Paraguay Table of Contents
Government: Central government divided into three branches: executive, legislative, and judiciary. Under provisions of Constitution of 1967, chief executive is president of the republic, elected by popular vote for five-year term. Within twenty-four hours of president's resignation, death, or disability, the legislature and an advisory body, the Council of State, designate a provisional president. If at least two years of term have elapsed, provisional president serves out full term. If fewer than two years have elapsed, elections are to be held within ninety days. Legislature consists of Senate with at least thirty members and Chamber of Deputies with at least sixty members, plus alternates. Members popularly elected for five-year terms that run concurrently with presidential term. Highest court in judiciary is Supreme Court of Justice made up of at least five members who serve five-year terms after nomination by president and ratification by legislature. Lower courts include appellate courts, courts of first instance, justice of the peace courts, and military courts. Central government exerts complete control over local administration, which consists of nineteen departments.

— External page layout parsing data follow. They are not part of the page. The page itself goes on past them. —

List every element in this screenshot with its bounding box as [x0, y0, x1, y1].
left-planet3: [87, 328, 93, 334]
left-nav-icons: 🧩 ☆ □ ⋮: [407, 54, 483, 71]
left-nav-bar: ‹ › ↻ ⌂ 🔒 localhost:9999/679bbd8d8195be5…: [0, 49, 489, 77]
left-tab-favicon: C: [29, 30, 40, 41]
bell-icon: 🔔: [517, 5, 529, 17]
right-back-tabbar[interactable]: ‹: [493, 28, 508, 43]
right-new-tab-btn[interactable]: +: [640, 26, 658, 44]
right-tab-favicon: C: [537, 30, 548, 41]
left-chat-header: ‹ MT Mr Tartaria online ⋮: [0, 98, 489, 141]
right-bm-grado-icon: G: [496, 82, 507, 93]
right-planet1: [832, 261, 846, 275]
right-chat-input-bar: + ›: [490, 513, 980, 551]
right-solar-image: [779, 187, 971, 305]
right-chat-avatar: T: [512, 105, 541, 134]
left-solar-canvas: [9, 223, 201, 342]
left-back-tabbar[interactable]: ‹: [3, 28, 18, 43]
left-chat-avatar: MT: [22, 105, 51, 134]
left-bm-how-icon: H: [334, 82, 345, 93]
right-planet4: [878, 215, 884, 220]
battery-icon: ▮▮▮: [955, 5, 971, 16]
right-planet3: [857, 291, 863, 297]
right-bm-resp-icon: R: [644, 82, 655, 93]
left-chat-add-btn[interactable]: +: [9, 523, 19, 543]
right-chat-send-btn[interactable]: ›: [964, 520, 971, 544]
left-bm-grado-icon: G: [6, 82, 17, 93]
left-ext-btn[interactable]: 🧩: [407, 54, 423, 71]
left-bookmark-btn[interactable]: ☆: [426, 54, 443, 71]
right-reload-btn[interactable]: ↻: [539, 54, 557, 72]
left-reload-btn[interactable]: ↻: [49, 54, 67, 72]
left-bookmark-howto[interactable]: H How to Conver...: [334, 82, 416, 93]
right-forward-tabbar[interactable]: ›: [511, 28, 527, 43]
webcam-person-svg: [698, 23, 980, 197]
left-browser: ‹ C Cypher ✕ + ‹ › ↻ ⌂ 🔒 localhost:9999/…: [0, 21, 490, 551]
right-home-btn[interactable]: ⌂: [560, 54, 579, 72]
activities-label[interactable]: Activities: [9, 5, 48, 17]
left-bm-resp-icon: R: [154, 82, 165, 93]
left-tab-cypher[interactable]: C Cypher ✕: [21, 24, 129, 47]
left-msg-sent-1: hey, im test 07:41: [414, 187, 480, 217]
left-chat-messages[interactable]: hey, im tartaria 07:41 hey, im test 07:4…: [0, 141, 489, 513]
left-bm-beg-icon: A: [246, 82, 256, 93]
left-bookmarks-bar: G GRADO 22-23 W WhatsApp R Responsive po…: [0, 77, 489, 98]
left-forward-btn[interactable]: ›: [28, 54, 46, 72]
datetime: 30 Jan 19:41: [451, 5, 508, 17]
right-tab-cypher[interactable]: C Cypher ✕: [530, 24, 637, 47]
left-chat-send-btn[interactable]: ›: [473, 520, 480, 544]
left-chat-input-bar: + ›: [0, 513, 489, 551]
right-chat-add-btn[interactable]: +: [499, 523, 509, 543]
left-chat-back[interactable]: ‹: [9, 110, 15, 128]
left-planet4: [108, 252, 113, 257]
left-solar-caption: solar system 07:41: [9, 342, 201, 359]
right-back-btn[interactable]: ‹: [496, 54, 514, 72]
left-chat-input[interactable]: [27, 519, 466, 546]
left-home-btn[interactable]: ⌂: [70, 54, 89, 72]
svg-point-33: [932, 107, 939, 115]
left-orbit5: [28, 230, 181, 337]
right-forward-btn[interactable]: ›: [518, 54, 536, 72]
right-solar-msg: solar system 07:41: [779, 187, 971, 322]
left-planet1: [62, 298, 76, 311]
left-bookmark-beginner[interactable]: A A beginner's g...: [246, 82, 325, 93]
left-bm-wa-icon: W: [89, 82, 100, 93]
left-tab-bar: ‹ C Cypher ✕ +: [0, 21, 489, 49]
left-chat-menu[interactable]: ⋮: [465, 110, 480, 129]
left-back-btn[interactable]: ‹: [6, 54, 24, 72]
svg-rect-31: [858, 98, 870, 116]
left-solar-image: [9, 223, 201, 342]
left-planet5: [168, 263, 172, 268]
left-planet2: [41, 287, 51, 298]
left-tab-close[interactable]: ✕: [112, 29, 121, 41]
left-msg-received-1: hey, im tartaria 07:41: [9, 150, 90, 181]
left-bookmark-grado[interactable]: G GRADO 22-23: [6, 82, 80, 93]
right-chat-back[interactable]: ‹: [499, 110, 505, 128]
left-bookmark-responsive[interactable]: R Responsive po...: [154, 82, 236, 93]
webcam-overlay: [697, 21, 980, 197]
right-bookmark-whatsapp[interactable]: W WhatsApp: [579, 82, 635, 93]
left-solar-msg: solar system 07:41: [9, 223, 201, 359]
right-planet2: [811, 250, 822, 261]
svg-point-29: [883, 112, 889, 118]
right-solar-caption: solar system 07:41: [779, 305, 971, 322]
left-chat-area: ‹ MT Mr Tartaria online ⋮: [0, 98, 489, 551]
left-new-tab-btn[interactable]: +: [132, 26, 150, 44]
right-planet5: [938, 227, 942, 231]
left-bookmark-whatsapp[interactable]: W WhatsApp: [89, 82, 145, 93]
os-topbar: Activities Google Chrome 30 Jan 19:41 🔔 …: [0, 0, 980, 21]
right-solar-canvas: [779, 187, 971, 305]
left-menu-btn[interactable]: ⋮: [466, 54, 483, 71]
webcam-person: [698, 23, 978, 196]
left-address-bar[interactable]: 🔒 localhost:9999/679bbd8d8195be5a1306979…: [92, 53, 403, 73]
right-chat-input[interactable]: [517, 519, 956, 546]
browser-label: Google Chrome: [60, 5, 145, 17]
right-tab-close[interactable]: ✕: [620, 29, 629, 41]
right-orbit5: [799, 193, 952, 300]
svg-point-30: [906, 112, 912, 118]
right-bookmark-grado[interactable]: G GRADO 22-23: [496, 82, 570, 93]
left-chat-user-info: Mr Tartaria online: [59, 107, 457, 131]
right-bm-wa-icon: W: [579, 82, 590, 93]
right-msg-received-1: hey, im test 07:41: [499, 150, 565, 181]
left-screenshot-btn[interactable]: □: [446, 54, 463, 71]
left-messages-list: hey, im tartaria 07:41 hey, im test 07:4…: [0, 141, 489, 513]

Politics: On February 3, 1989, Major General Andrés Rodríguez named provisional president after leading military coup against President Alfredo Stroessner Mattiauda. Rodríguez easily won a presidential election held on May 1, 1989. Military's action consistent with Paraguay's authoritarian style of politics, a tradition that began with dictator José Gaspar Rodríguez de Francia (ruled 1814-40) and continued in an unbroken line to Stroessner himself, who came to power in a 1954 coup. As candidate of the National Republican Association-Colorado Party (Asociación Nacional Republicana-Partido Colorado), Stroessner elected to eight consecutive terms as country's president in elections that observers characterized as fraudulent. Beginning in mid-1980s, Colorado Party broke into militant and traditionalist factions. Stroessner sided with militants and purged traditionalists from government. Rodríguez, an ally of traditionalists, expected to purge militants. In contrast to Stroessner, Rodríguez expected to allow all noncommunist opposition parties to compete in May 1989 elections. None, however, had an organization comparable to Colorado Party.
International Relations: Traditionally dominated by dependence on Argentina to ensure access to the port of Buenos Aires. Stroessner changed course of Paraguayan foreign policy and built close relations with Brazil. Although ties not as close since onset of democratization in Brazil in mid-1980s, massive scale of Brazilian investment in Paraguay precludes significant change in relations. Relations with United States strained since early 1980s because of United States concerns over Paraguayan corruption, narcotics trafficking, and human rights abuses.
International Agreements and Memberships: Party to InterAmerican Treaty of Reciprocal Assistance (Rio Treaty) and Treaty for the Prohibition of Nuclear Weapons in Latin America (Tlatelolco Treaty). Also a member of Organization of American States, United Nations and its specialized agencies, World Bank, International Monetary Fund, Inter-American Development Bank, and Latin American Integration Association.